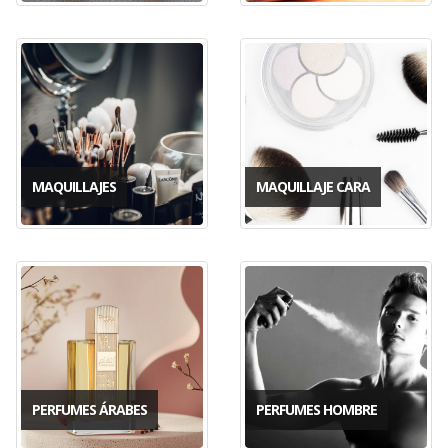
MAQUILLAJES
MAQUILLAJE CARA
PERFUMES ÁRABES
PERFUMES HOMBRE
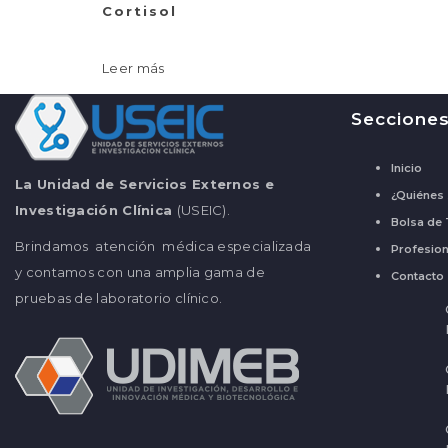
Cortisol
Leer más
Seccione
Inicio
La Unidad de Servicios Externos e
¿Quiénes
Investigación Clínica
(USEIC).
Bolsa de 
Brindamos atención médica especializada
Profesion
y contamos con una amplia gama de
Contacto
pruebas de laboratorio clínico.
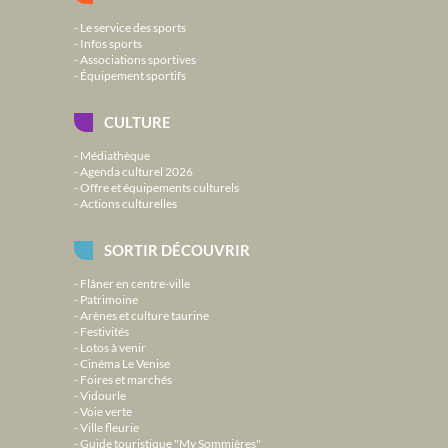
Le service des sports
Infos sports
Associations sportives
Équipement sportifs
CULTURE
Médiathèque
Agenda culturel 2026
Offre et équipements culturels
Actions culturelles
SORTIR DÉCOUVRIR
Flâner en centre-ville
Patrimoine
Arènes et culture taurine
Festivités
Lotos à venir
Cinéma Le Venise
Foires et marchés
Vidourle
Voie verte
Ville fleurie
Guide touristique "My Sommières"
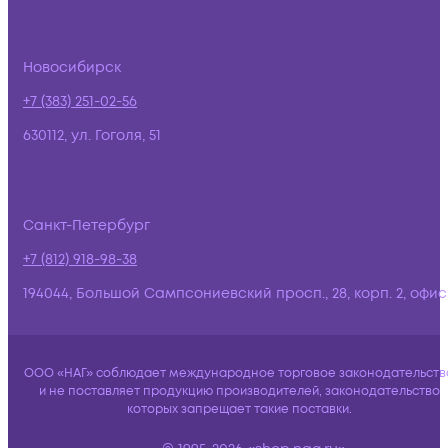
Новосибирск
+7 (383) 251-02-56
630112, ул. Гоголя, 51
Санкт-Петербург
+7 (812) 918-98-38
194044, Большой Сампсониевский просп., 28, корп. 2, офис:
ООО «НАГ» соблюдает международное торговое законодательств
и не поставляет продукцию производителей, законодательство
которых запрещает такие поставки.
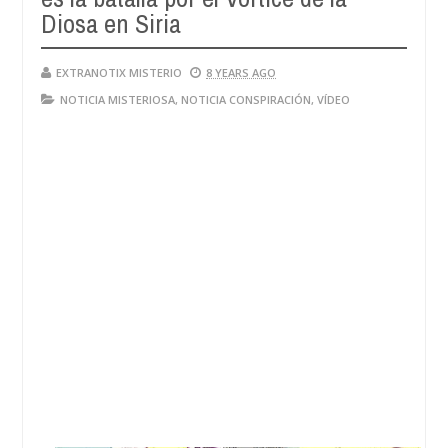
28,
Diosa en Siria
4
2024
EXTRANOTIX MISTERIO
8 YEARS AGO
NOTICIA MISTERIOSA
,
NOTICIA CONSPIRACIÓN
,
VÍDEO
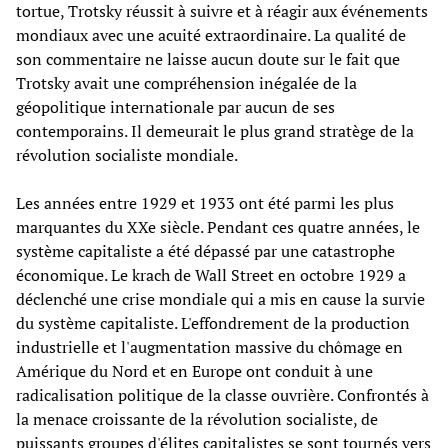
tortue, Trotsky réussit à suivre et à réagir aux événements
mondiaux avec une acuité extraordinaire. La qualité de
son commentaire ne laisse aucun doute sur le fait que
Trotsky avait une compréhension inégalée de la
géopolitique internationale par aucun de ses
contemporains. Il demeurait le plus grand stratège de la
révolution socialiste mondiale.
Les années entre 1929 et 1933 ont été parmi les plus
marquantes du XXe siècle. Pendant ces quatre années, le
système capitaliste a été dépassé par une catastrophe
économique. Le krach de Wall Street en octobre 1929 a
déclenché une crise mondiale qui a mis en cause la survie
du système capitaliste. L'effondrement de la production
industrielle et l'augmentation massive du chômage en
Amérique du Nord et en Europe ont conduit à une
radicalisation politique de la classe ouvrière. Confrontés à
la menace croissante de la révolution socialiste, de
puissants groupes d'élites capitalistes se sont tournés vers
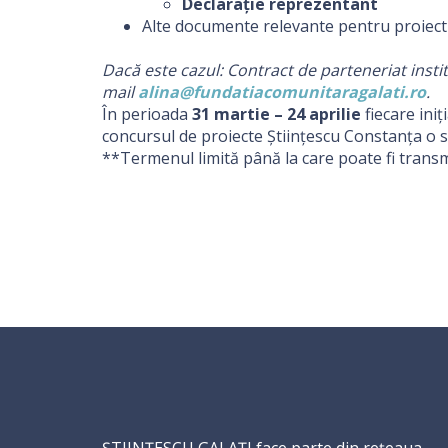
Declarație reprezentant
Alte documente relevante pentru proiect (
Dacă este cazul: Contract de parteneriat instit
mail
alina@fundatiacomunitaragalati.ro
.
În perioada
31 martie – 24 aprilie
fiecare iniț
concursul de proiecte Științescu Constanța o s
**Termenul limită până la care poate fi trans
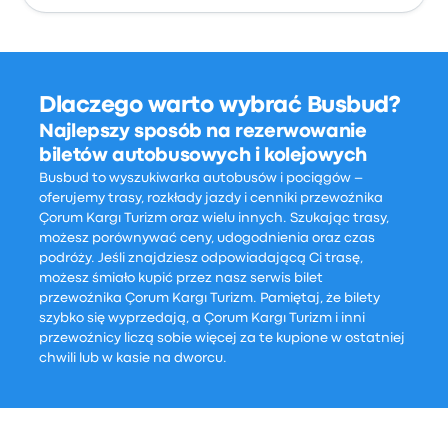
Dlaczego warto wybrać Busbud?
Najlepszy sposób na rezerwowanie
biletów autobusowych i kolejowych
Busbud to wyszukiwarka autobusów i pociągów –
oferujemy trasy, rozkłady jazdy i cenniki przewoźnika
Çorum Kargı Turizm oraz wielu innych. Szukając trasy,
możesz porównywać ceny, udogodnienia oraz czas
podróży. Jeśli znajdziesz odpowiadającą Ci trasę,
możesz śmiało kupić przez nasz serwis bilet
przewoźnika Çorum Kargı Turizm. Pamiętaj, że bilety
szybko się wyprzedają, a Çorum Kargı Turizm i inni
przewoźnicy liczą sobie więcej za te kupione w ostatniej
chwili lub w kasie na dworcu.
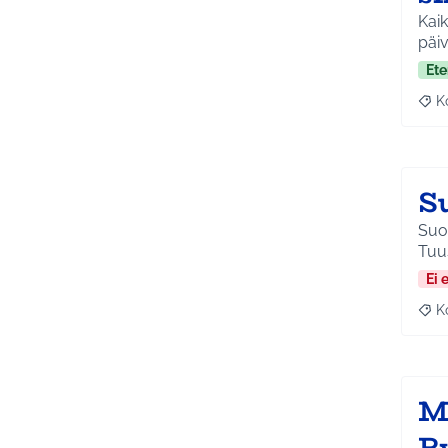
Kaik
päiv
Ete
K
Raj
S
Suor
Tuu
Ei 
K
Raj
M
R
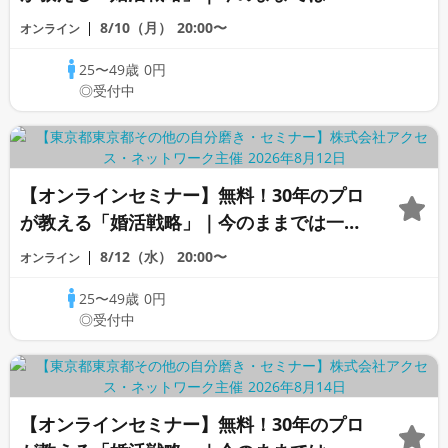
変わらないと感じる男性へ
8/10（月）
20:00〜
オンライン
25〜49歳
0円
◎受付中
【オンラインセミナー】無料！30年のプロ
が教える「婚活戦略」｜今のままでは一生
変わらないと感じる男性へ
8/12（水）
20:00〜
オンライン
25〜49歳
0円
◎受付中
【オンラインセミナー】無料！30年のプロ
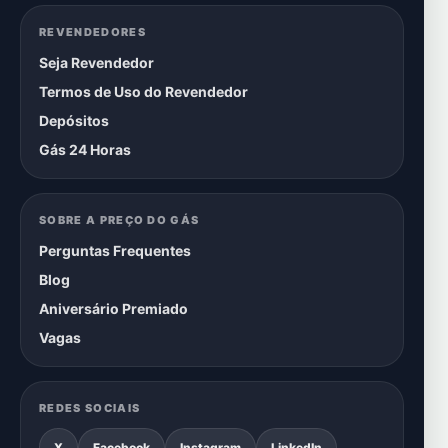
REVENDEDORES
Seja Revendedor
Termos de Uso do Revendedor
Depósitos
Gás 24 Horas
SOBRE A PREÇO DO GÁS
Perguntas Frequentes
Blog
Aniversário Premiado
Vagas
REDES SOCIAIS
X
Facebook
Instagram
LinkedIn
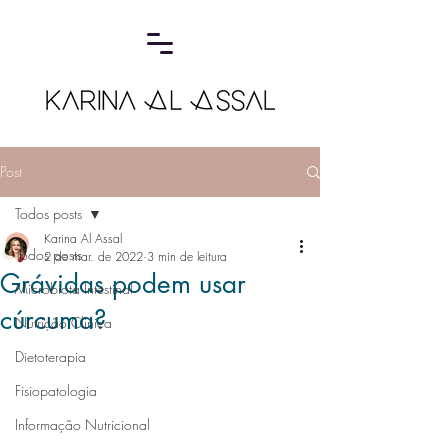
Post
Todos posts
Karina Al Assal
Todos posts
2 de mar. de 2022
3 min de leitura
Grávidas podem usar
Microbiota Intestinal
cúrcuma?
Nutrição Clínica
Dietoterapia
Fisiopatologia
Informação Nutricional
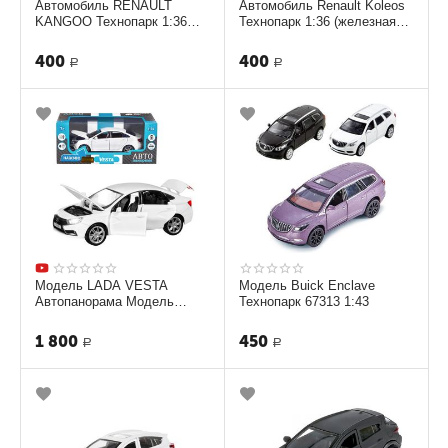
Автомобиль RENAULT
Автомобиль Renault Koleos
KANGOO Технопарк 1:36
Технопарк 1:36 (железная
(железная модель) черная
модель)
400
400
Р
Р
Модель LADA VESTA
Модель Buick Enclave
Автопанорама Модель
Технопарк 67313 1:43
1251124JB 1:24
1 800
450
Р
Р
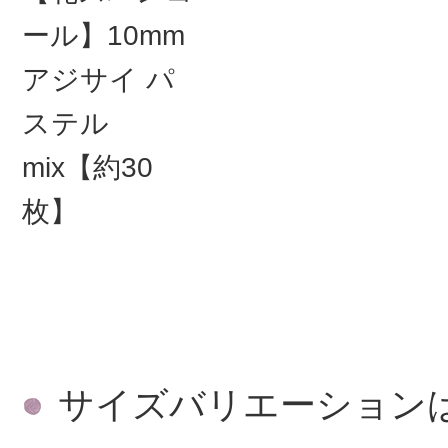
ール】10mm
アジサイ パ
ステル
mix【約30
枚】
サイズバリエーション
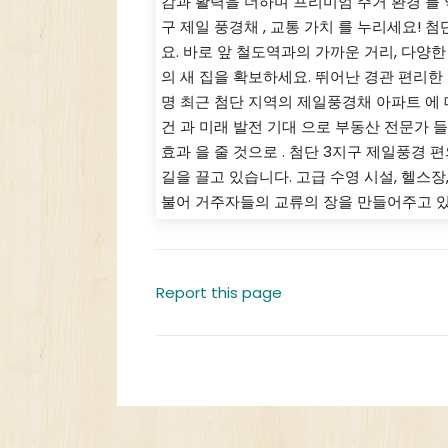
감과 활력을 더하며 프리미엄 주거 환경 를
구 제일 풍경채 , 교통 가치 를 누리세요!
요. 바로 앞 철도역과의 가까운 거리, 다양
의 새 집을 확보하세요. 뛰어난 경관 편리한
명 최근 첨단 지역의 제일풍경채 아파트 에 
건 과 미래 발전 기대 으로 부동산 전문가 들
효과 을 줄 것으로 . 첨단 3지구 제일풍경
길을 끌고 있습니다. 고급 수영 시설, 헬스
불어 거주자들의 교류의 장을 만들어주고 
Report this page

───

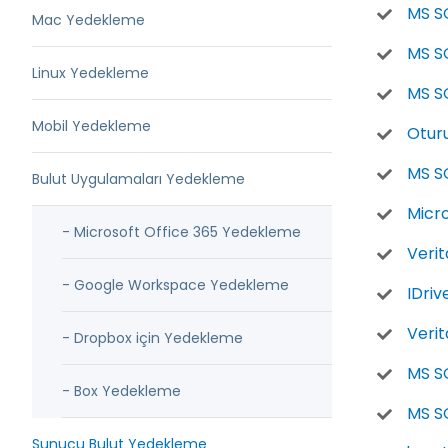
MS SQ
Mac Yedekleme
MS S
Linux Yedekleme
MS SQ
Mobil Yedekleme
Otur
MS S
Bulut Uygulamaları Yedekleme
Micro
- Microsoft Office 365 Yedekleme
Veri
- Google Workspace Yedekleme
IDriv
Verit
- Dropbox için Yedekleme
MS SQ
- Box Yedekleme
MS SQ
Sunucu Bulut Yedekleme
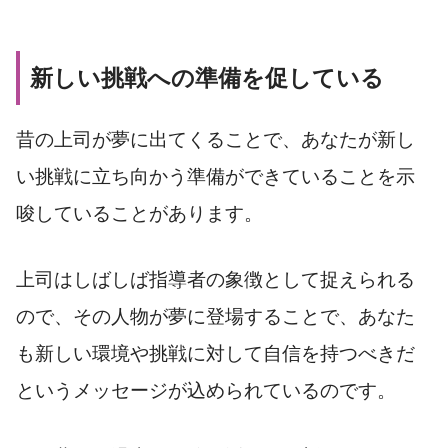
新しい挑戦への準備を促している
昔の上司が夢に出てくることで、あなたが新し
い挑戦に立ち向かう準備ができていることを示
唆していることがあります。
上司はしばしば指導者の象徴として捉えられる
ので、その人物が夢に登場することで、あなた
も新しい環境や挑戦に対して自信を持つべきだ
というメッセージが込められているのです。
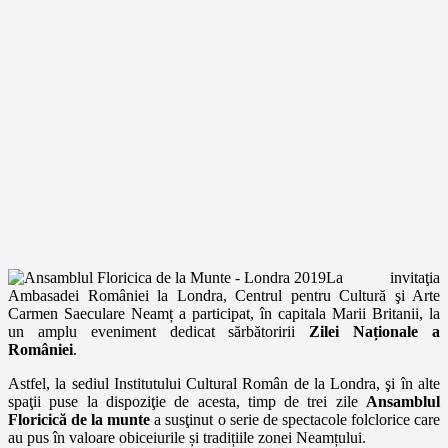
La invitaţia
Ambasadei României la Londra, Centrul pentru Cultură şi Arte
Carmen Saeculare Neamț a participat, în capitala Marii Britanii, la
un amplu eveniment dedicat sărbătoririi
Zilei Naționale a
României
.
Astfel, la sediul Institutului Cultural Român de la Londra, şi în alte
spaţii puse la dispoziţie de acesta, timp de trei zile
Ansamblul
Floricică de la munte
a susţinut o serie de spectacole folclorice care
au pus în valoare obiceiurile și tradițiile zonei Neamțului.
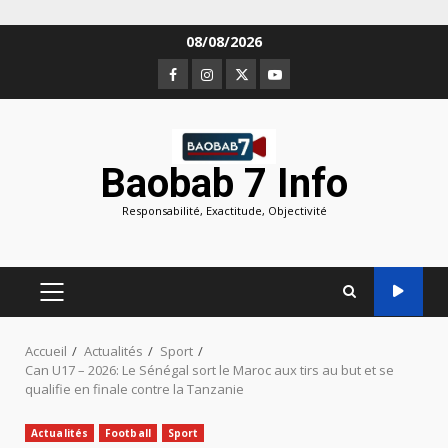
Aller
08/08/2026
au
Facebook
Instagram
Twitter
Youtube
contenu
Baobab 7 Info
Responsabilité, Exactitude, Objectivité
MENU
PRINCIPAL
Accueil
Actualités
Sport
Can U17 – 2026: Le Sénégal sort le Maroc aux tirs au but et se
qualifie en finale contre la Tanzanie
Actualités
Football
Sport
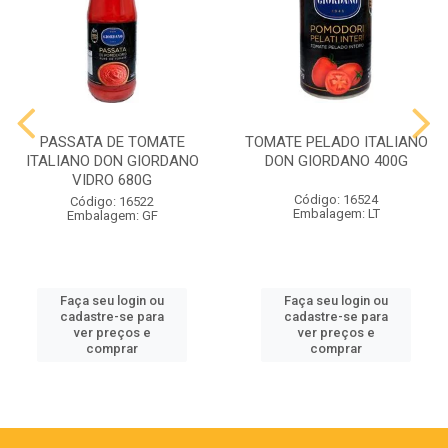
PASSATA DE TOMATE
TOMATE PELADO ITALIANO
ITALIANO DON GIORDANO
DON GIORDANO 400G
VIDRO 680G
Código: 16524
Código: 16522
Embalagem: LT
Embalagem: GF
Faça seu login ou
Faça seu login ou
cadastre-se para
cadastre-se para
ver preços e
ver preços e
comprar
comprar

───

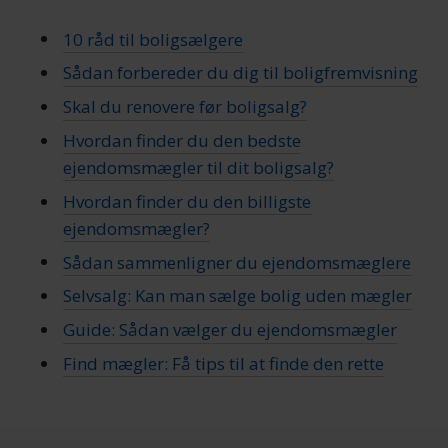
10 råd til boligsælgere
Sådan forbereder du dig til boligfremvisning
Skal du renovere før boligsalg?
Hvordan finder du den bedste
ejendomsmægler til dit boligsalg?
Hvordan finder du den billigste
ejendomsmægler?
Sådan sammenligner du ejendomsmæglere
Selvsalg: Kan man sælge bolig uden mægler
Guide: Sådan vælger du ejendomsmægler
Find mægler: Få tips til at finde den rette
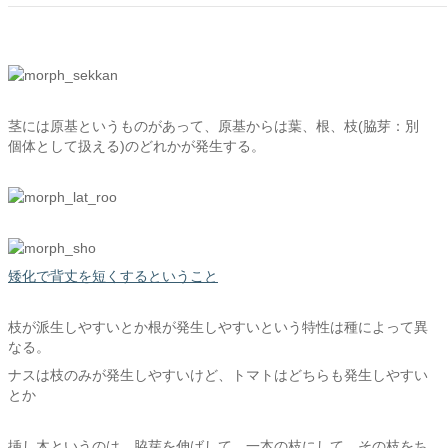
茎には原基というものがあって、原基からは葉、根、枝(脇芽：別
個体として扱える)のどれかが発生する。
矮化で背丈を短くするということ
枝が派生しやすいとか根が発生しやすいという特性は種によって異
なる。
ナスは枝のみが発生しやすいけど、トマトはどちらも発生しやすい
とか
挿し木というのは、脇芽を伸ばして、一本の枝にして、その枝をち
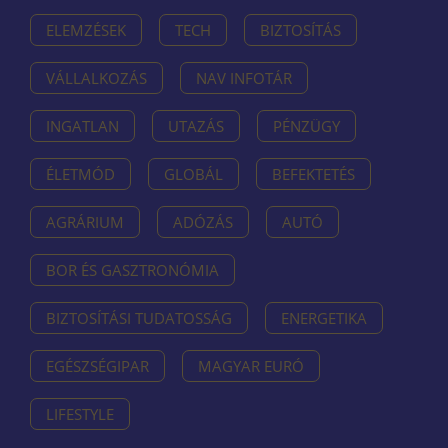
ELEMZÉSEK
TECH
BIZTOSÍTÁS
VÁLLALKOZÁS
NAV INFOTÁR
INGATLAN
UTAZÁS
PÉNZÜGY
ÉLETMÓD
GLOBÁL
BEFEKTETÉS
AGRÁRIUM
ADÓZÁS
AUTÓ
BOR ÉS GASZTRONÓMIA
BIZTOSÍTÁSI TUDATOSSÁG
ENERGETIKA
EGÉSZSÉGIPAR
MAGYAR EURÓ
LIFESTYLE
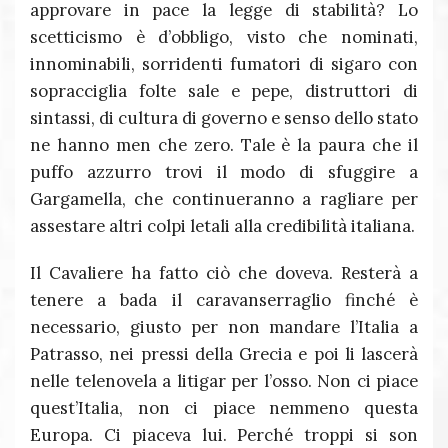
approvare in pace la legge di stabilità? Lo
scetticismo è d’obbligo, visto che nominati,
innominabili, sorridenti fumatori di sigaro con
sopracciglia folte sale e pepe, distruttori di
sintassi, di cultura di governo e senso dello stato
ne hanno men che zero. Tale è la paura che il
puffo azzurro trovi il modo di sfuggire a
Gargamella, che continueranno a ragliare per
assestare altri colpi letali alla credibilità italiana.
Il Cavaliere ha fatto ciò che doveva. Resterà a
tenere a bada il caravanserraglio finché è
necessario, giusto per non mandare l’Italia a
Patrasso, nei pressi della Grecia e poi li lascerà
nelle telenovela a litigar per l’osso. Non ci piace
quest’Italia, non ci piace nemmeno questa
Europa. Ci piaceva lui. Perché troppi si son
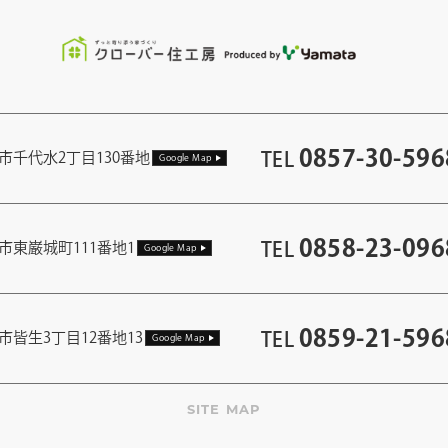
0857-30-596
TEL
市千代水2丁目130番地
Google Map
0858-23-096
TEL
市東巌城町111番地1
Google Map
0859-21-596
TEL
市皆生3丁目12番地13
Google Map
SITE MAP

───

Activity: Keep only the lines of the listing that contain the word "finder", and copy them.

Reply:
Hvordan finder du den bedste
Hvordan finder du den billigste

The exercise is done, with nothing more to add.